The function of a shock absorber is to control or dampen the movement of the spring. A lack of rebound control (shock extension) will cause a floating or bouncy ride, while too stiff of compression damping can create a lack of control on rough terrain and a harsh ride.
Shocks resist motion by using a piston and valves that are mounted on the end of a shaft and moves through a fluid of thin oil or gas (pending on shock design). The fluid must pass through holes, valves, and slots in the piston as the shaft travels in and out. Resistance is created when the oil is forced through the openings on each cycle. TUFTRUCK® has a selection of Super Duty Shocks.
Cellular Gas or Cellular Foam:
A cellular-gas shock or a shock featuring a foam cell is one that uses a cell or a bag filled with gas or a piece of foam material. The gas bag or foam cell normally hold 10 to 20 psi rather than the 100 to 200 psi of twin-tube gas pressurized or the 250 to 400 psi of mono-tube designs. Some sources claim a gas bag or a foam cell has little effect on cavitation. However, activities such as slow-speed trail driving don’t normally cause cavitation, and many 4×4 builders recommend a low-pressure cellular gas or foam shock for trail rigs because of their lighter damping characteristics.

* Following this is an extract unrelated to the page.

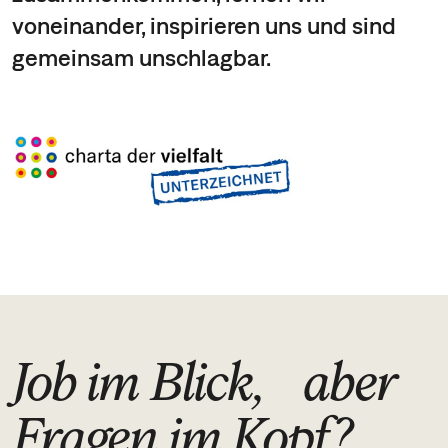
voneinander, inspirieren uns und sind
gemeinsam unschlagbar.
Job im Blick, aber
Fragen im Kopf?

There are several type of these shock absorber designs:
- Twin Tube Designs
- Gas Charged: By adding a low pressure charge of nitrogen gas in the reserve tube. The pressure of the nitrogen in the reserve tube varies from 100 to 150 psi, depending on the amount of fluid in the reserve tube. The gas serves several important functions to improve the ride control characteristics of a shock.
- PSD (Position Sensitive Damping): Individually tuned, tailoring the length, depth, and taper of these grooves to ensure optimal ride comfort and added control. This in essence creates two zones within the pressure tube.
- ASD (Acceleration Sensitive Damping): Utilizing a new compression valve design. This compression valve is a mechanical closed loop system, which opens a bypass to fluid flow around the compression valve.
- Mono-Tube – High-pressure gas shocks with only one tube, the pressure tube. Inside the pressure tube there are two pistons: a dividing piston and a working piston. The working piston and rod are very similar to the twin tube shock design. The difference in actual application is that a mono-tube shock absorber can be mounted upside down or right side up and will work either way.
The external reservoir is used for storing the extra needed dead air space. They are typically connected to the main shock body via a reinforced flexible hose or a metal tube of sorts. The shock compresses, the extra oil is forced through the connecting tube, into the reservoir body and forced against the pressurized air or nitrogen.